Dr. Karen Patterson, who is co-lead author on the study and an expert in respiratory medicine and critical care at Brighton and Sussex Medical School and the Francis Crick Institute, said:
"Not only do the non-early hit areas have the largest proportion of people who have yet to be infected, and therefore do not have immunity, these areas also have fewer critical care beds per capita. For the case of England, should a second wave occur, our results serve as an alarm bell for the non-London areas to be especially well prepared. Given the high death counts seen in London in the spring, it may be counter-intuitive to consider that the infection fatality rate appears actually to be lower in London compared to the rest of England. We found that the infection fatality rate is approximately 35% smaller in London compared to elsewhere in England. This is an effect of people in London being younger. In addition, Londoners on average have lower rates of key health conditions which impact outcomes in COVID-19. As an additional consideration, the increased vulnerability of areas outside the early hit cities has implications for vaccine trial planning, where the larger population susceptibility found outside the early hit cities may better serve these trials. If you want to test if a vaccine works, you cannot trial it on an immune population."
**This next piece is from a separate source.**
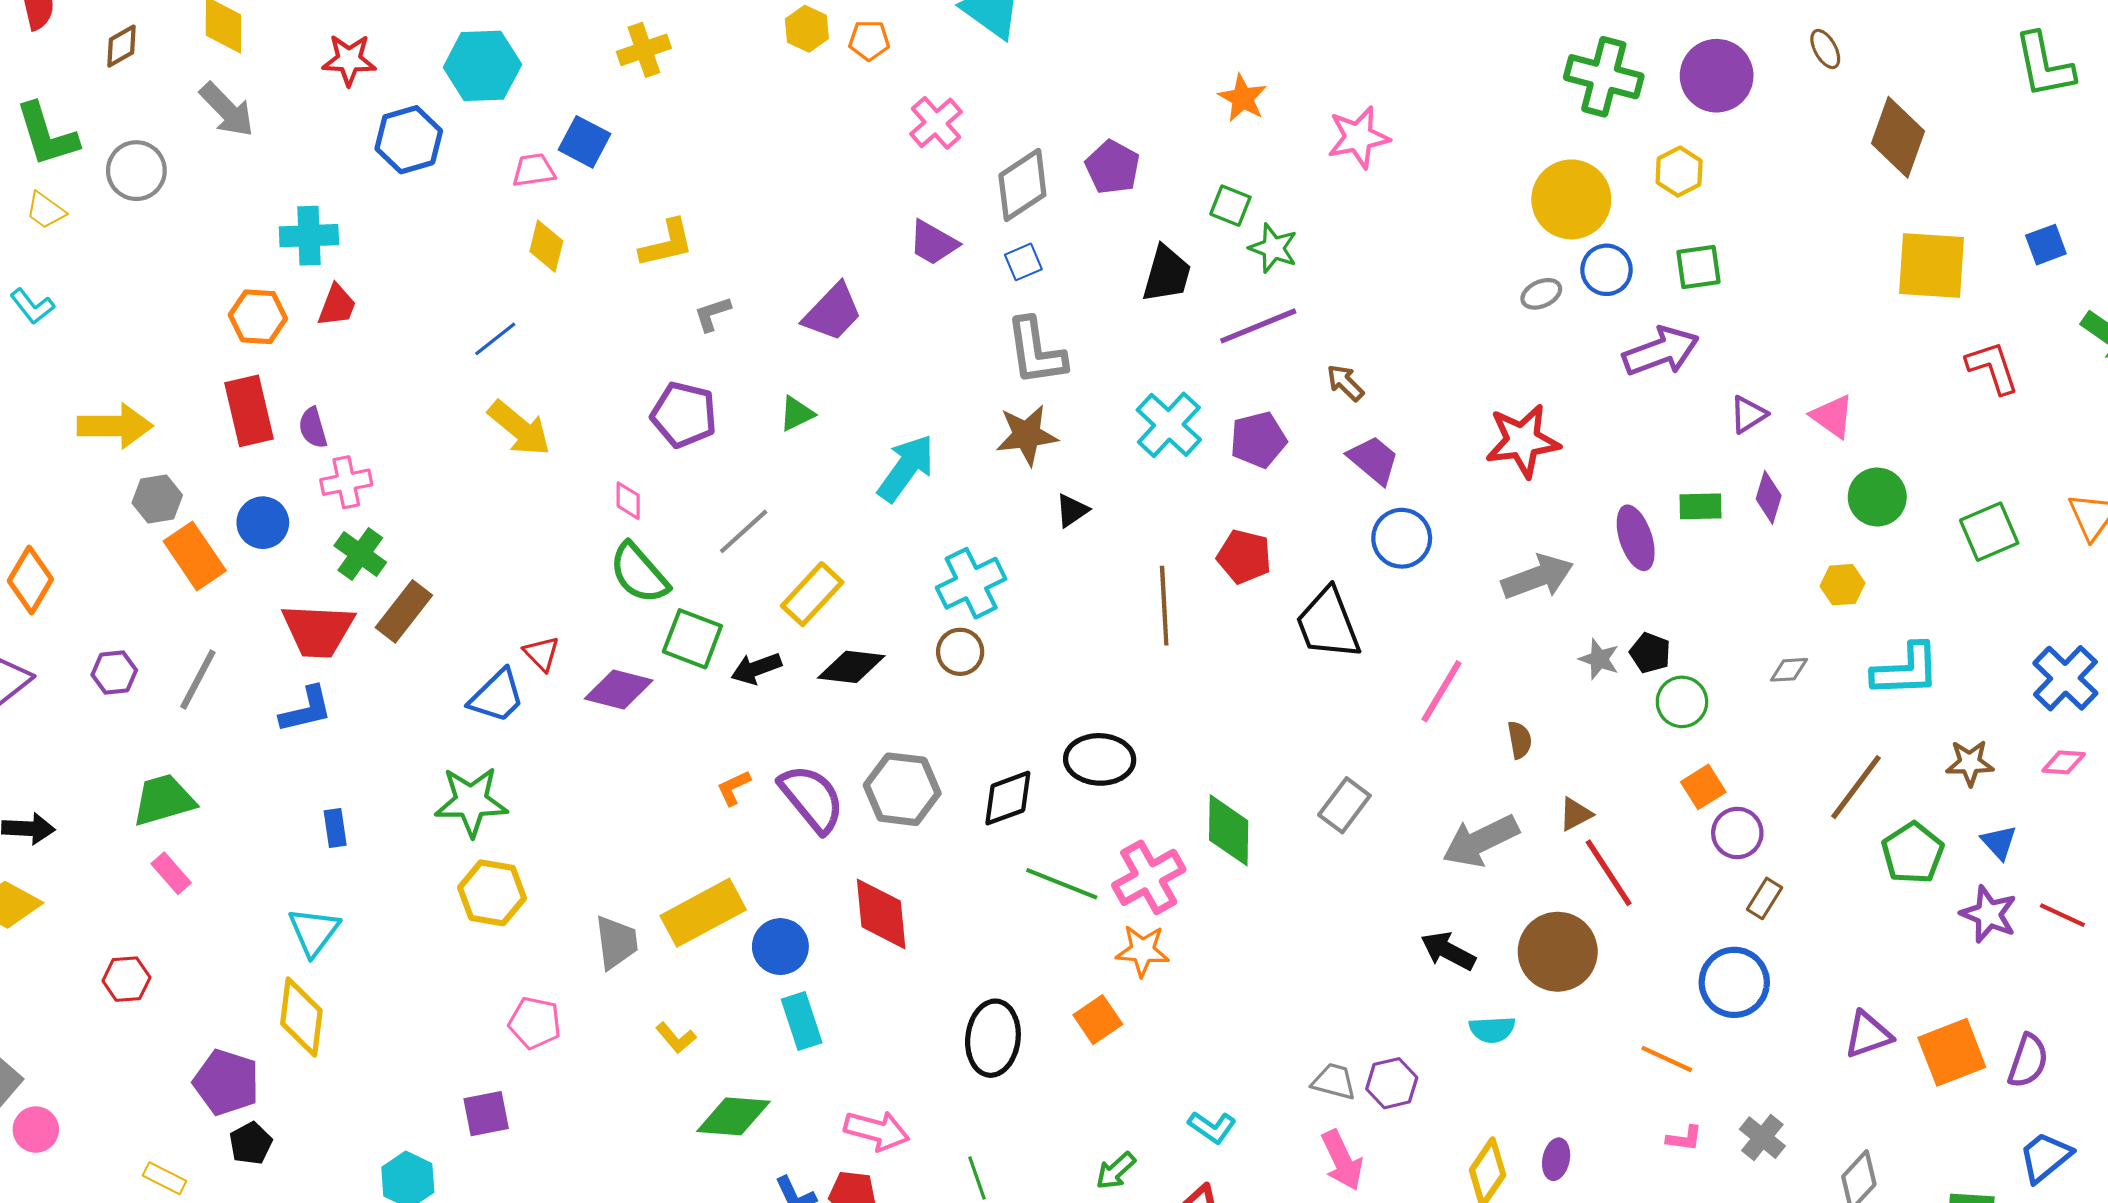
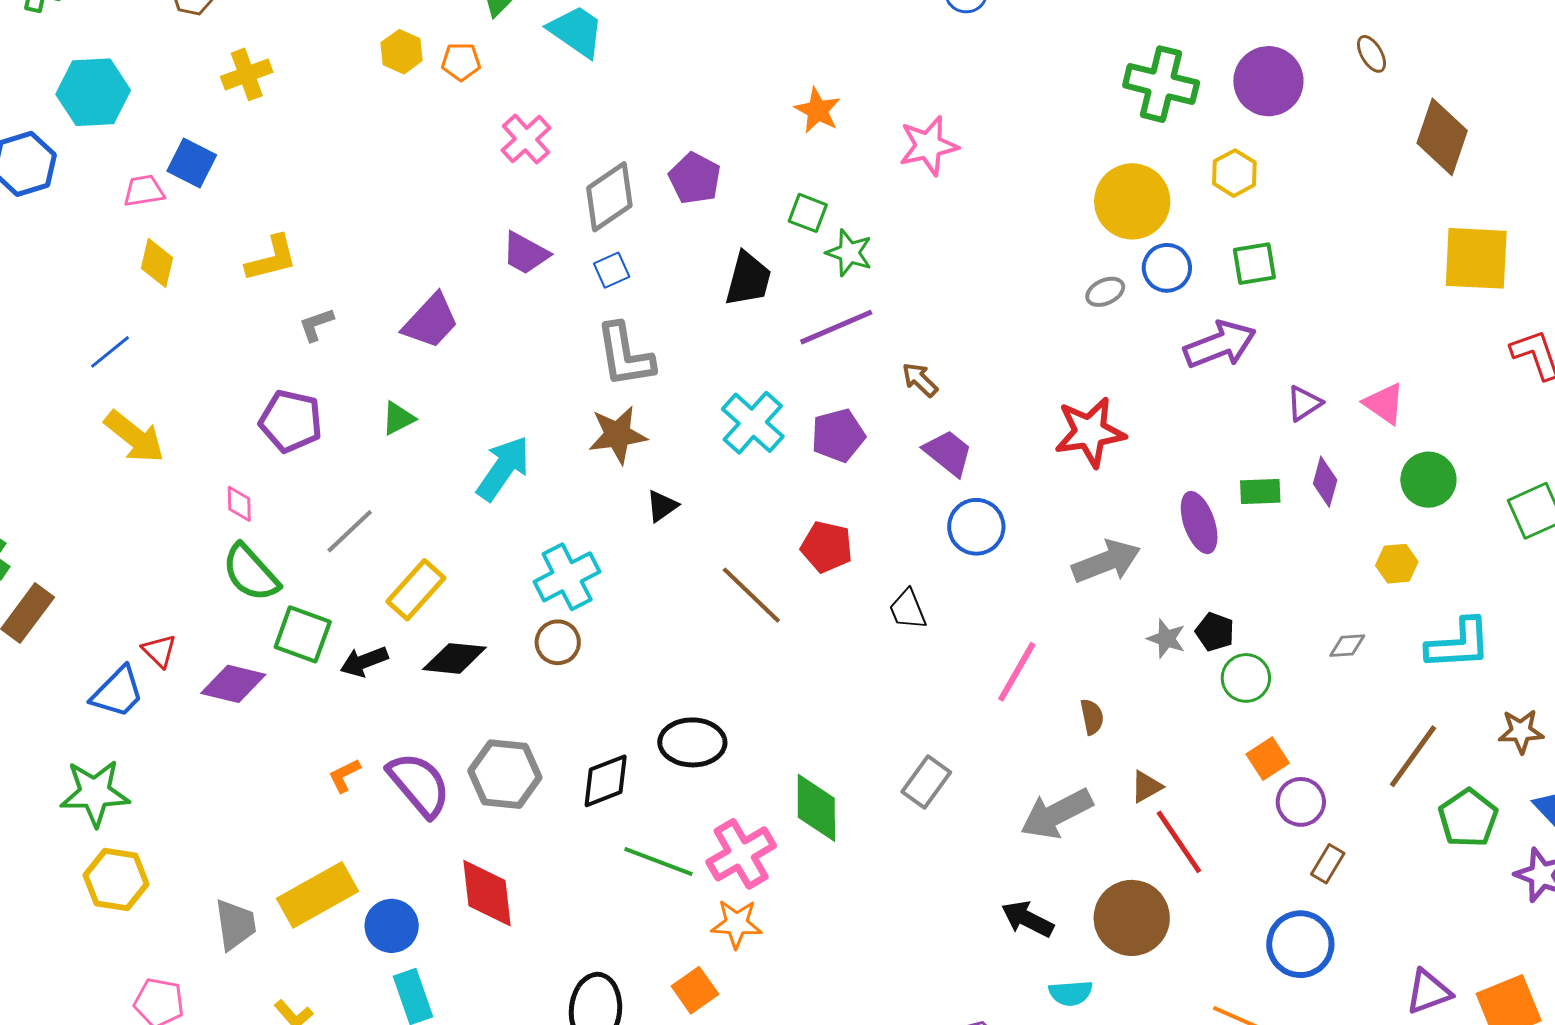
brown line: (1164, 606) -> (751, 595), turned -42
black trapezoid: (1328, 624) -> (908, 609), size x0.6

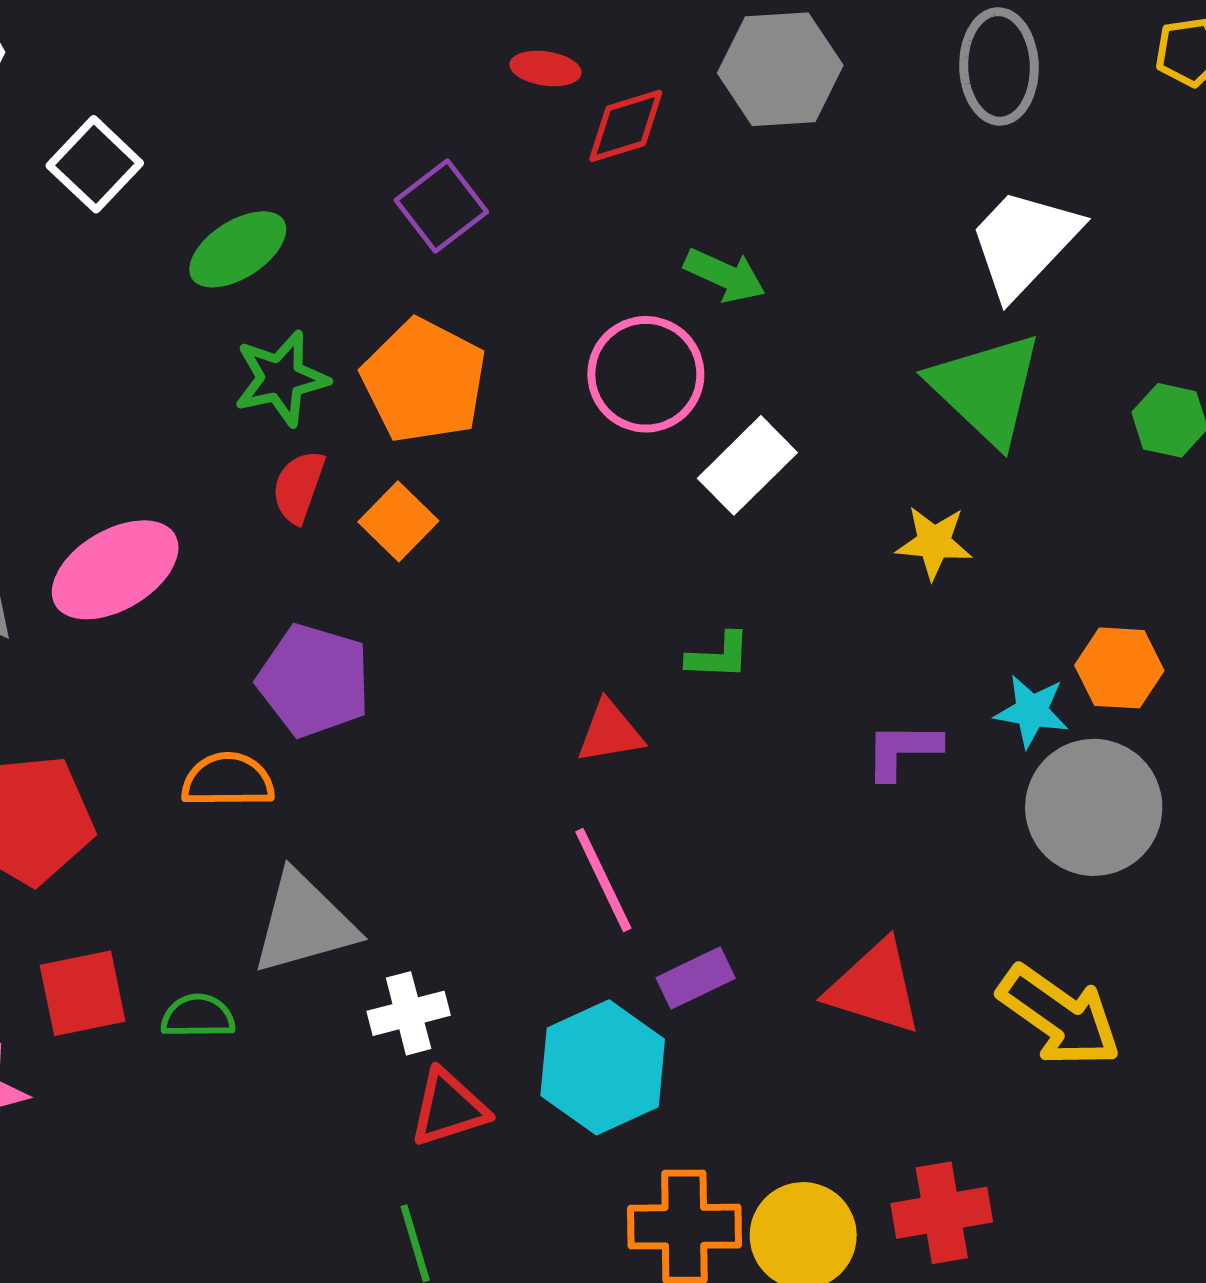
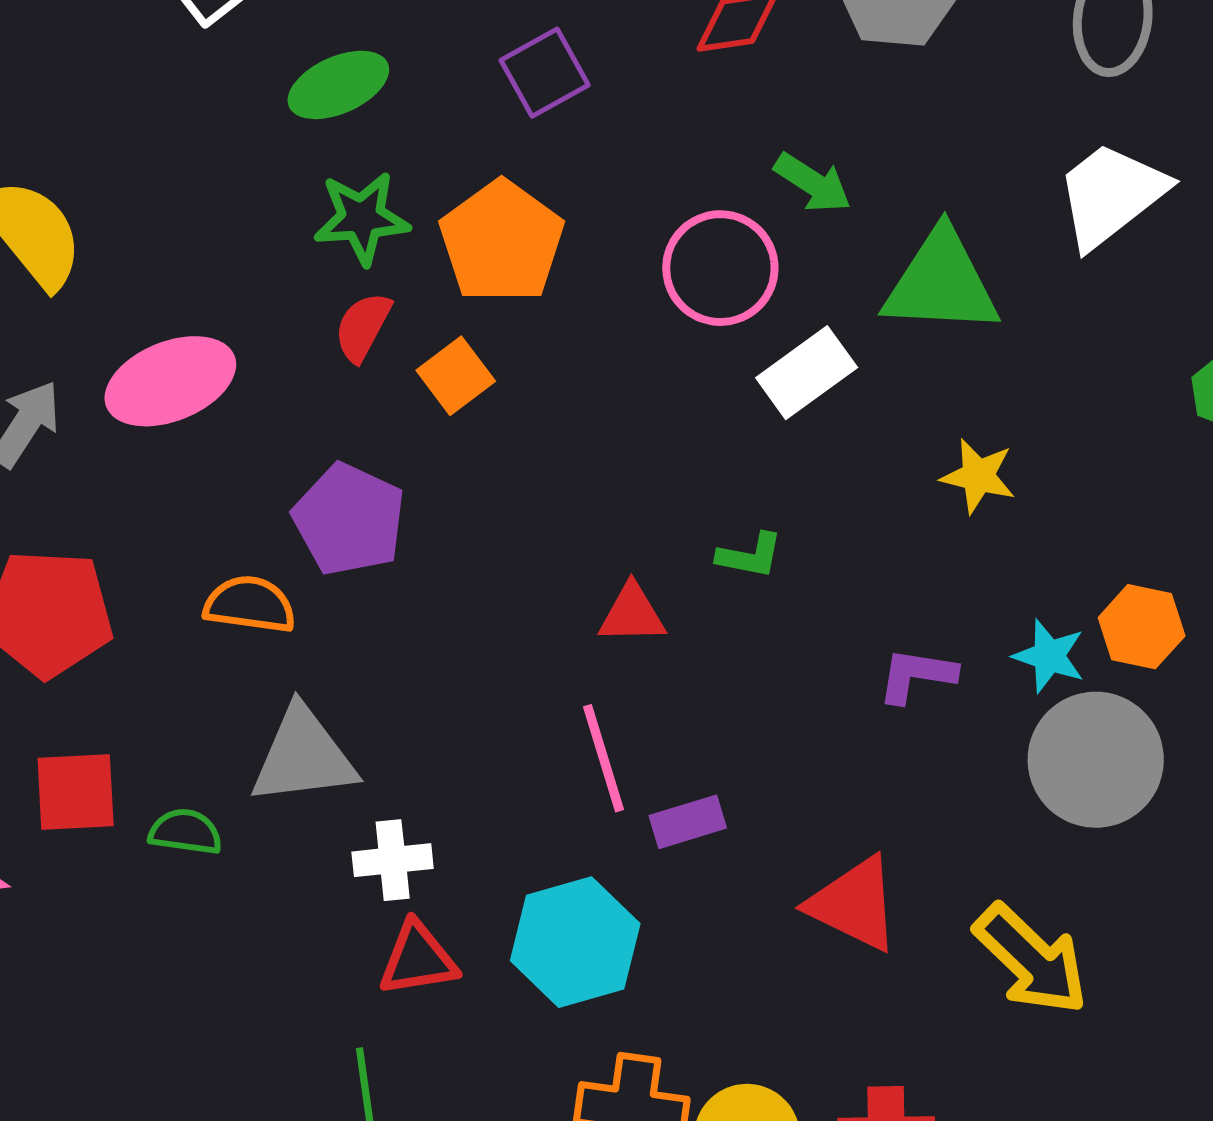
green triangle: (986, 389) -> (941, 283), moved, turned -49
purple rectangle: (696, 978) -> (688, 822), moved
The lead author of the pre-print paper "Impact of reduction of susceptibility to SARS-CoV-2 on epidemic dynamics in four early-seeded metropolitan regions" is Professor Peter Krüger (University of Sussex, a physicist with expertise in modeling data). Dr. Thomas Barrett, experimental physicist (University of Sussex) and Dr. Karen Patterson, a respiratory medicine expert (Brighton and Sussex Medical School/University of Sussex, and Francis Crick Institute), are co-first authors. Dr. Timothy James, experimental physicist (University of Sussex), also contributed as a co-author.